REQUIRED WORK: Could you copy, word for word, only the lines from the one containing "atos étel mellé. A német FreshPlaza" through the last line of the records below, both included?

[Recorded data]

━━━

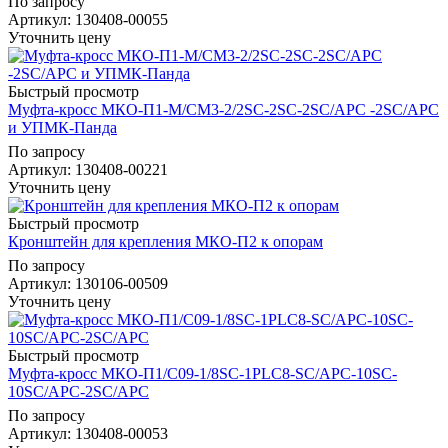
По запросу
Артикул
: 130408-00055
Уточнить цену
Быстрый просмотр
Муфта-кросс МКО-П1-М/СМ3-2/2SC-2SC-2SC/APC -2SC/APC
и УПМК-Панда
По запросу
Артикул
: 130408-00221
Уточнить цену
Быстрый просмотр
Кронштейн для крепления МКО-П2 к опорам
По запросу
Артикул
: 130106-00509
Уточнить цену
Быстрый просмотр
Муфта-кросс МКО-П1/С09-1/8SC-1PLC8-SC/APC-10SC-
10SC/APC-2SC/APC
По запросу
Артикул
: 130408-00053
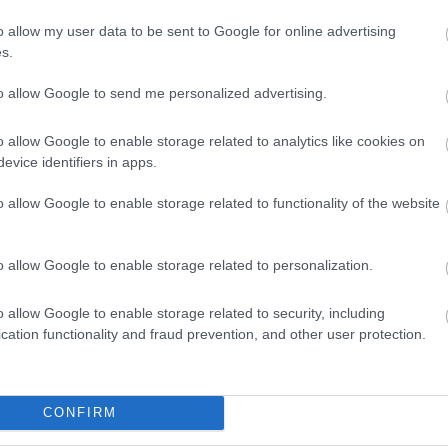
ópai piacokat
o allow my user data to be sent to Google for online advertising
s.
megjelent
az európai éttermek és üzletek kínálatában a
to allow Google to send me personalized advertising.
ak az utóbbi egy évben 99 százalékkal nőtt a kereslete a
o allow Google to enable storage related to analytics like cookies on
evice identifiers in apps.
olit a hagyományos brokkoliktól küllemre a
o allow Google to enable storage related to functionality of the website
grózsái különböztetik meg. Íze különleges,
dig kiemelkedően magas.
o allow Google to enable storage related to personalization.
etősége és feldolgozhatósága is. Emellett a konyhában is
atos étel mellé. A német FreshPlaza
szerint
- a finom
o allow Google to enable storage related to security, including
cation functionality and fraud prevention, and other user protection.
szú ideig fenntartható.
ciaországban próbálkoznak. Ott a kereslete növekedésének
zonban megjegyzik, az utóbbi időszakra jellemző szeszélyes
CONFIRM
termését.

━━━

EXPECTED ANSWER:
atos étel mellé. A német FreshPlaza
szerint
- a finom
o allow Google to enable storage related to security, including
cation functionality and fraud prevention, and other user protection.
szú ideig fenntartható.
ciaországban próbálkoznak. Ott a kereslete növekedésének
zonban megjegyzik, az utóbbi időszakra jellemző szeszélyes
CONFIRM
termését.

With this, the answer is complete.